** AVAILABLE DATA follows **
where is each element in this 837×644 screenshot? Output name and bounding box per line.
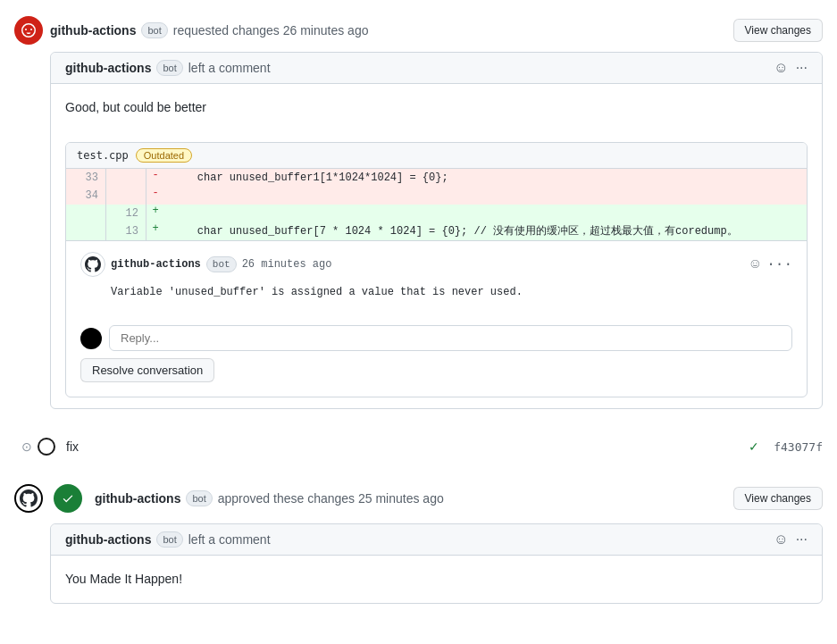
inline-commenter-name: github-actions <box>111 258 201 271</box>
emoji-button-2[interactable]: ☺ <box>774 531 788 548</box>
github-avatar-2 <box>14 484 43 513</box>
commit-user-icon <box>38 438 55 456</box>
reply-user-avatar <box>80 328 102 349</box>
diff-sign-add-13: + <box>146 222 164 240</box>
emoji-button-1[interactable]: ☺ <box>774 60 788 76</box>
diff-num-old-12 <box>66 205 106 222</box>
comment-header-right-1: ☺ ··· <box>774 60 808 76</box>
diff-code-13: char unused_buffer[7 * 1024 * 1024] = {0… <box>164 222 807 240</box>
diff-sign-add-12: + <box>146 205 164 222</box>
diff-code-12 <box>164 205 807 222</box>
view-changes-button-1[interactable]: View changes <box>733 19 824 42</box>
diff-num-old-13 <box>66 222 106 240</box>
commenter-2-name: github-actions <box>65 532 151 547</box>
approved-icon <box>54 484 82 513</box>
emoji-button-inline[interactable]: ☺ <box>751 256 760 272</box>
diff-num-new-34 <box>106 187 146 205</box>
diff-line-12: 12 + <box>66 205 807 222</box>
inline-comment-body: Variable 'unused_buffer' is assigned a v… <box>80 284 792 300</box>
comment-card-1: github-actions bot left a comment ☺ ··· … <box>50 52 823 409</box>
review-2-header-text: github-actions bot approved these change… <box>95 490 726 506</box>
reply-input-1[interactable] <box>109 325 792 351</box>
inline-comment-time: 26 minutes ago <box>242 258 332 271</box>
inline-comment-header-1: github-actions bot 26 minutes ago ☺ ··· <box>80 252 792 277</box>
commenter-2-badge: bot <box>156 531 182 548</box>
more-options-button-2[interactable]: ··· <box>796 531 808 548</box>
review-1-header-text: github-actions bot requested changes 26 … <box>50 22 726 38</box>
resolve-conversation-button[interactable]: Resolve conversation <box>80 358 214 382</box>
inline-comment-left-1: github-actions bot 26 minutes ago <box>80 252 331 277</box>
diff-line-33: 33 - char unused_buffer1[1*1024*1024] = … <box>66 169 807 187</box>
commenter-1-badge: bot <box>156 60 182 76</box>
reviewer-1-name: github-actions <box>50 23 136 38</box>
diff-file-name-1: test.cpp <box>77 149 129 162</box>
inline-comment-1: github-actions bot 26 minutes ago ☺ ··· … <box>66 240 807 311</box>
reviewer-2-badge: bot <box>186 490 212 506</box>
diff-num-new-33 <box>106 169 146 187</box>
view-changes-button-2[interactable]: View changes <box>733 487 824 510</box>
diff-sign-del-33: - <box>146 169 164 187</box>
comment-card-2: github-actions bot left a comment ☺ ··· … <box>50 523 823 604</box>
diff-code-33: char unused_buffer1[1*1024*1024] = {0}; <box>164 169 807 187</box>
comment-header-left-2: github-actions bot left a comment <box>65 531 271 548</box>
diff-sign-del-34: - <box>146 187 164 205</box>
inline-commenter-avatar <box>80 252 105 277</box>
inline-commenter-badge: bot <box>206 256 237 272</box>
commit-name: fix <box>66 439 738 454</box>
diff-file-header-1: test.cpp Outdated <box>66 143 807 169</box>
comment-body-2: You Made It Happen! <box>51 556 822 603</box>
commenter-2-action: left a comment <box>188 532 271 547</box>
diff-container-1: test.cpp Outdated 33 - char unused_buffe… <box>65 142 808 397</box>
reviewer-2-action: approved these changes 25 minutes ago <box>218 491 444 506</box>
commenter-1-action: left a comment <box>188 61 271 75</box>
diff-num-new-13: 13 <box>106 222 146 240</box>
diff-num-old-34: 34 <box>66 187 106 205</box>
comment-header-left-1: github-actions bot left a comment <box>65 60 271 76</box>
comment-card-2-header: github-actions bot left a comment ☺ ··· <box>51 524 822 556</box>
comment-body-1: Good, but could be better <box>51 84 822 131</box>
comment-header-right-2: ☺ ··· <box>774 531 808 548</box>
diff-num-old-33: 33 <box>66 169 106 187</box>
more-options-inline[interactable]: ··· <box>766 256 792 272</box>
commit-branch-icon: ⊙ <box>21 439 32 454</box>
commit-line: ⊙ fix ✓ f43077f <box>0 431 837 463</box>
reviewer-1-action: requested changes 26 minutes ago <box>173 23 369 38</box>
more-options-button-1[interactable]: ··· <box>796 60 808 76</box>
commenter-1-name: github-actions <box>65 61 151 75</box>
inline-comment-actions: ☺ ··· <box>751 256 792 272</box>
bot-avatar-1 <box>14 16 43 45</box>
reviewer-2-name: github-actions <box>95 491 180 506</box>
diff-line-34: 34 - <box>66 187 807 205</box>
diff-code-34 <box>164 187 807 205</box>
commit-hash: f43077f <box>774 440 823 454</box>
diff-line-13: 13 + char unused_buffer[7 * 1024 * 1024]… <box>66 222 807 240</box>
diff-num-new-12: 12 <box>106 205 146 222</box>
commit-check-icon: ✓ <box>749 439 759 454</box>
approved-badge-wrapper <box>54 484 82 513</box>
comment-card-1-header: github-actions bot left a comment ☺ ··· <box>51 53 822 84</box>
review-1-header: github-actions bot requested changes 26 … <box>0 9 837 52</box>
reviewer-1-badge: bot <box>141 22 167 38</box>
outdated-badge-1: Outdated <box>136 148 192 163</box>
reply-area-1 <box>66 318 807 358</box>
review-2-header: github-actions bot approved these change… <box>0 477 837 520</box>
** End of AVAILABLE DATA **
Return each line of the entries that holds the string "minutes".

▶ _EXERCISE ANSWER_:
inline-comment-time: 26 minutes ago <box>242 258 332 271</box>
inline-comment-header-1: github-actions bot 26 minutes ago ☺ ··· <box>80 252 792 277</box>
inline-comment-left-1: github-actions bot 26 minutes ago <box>80 252 331 277</box>
inline-comment-1: github-actions bot 26 minutes ago ☺ ··· … <box>66 240 807 311</box>
reviewer-2-action: approved these changes 25 minutes ago <box>218 491 444 506</box>
reviewer-1-action: requested changes 26 minutes ago <box>173 23 369 38</box>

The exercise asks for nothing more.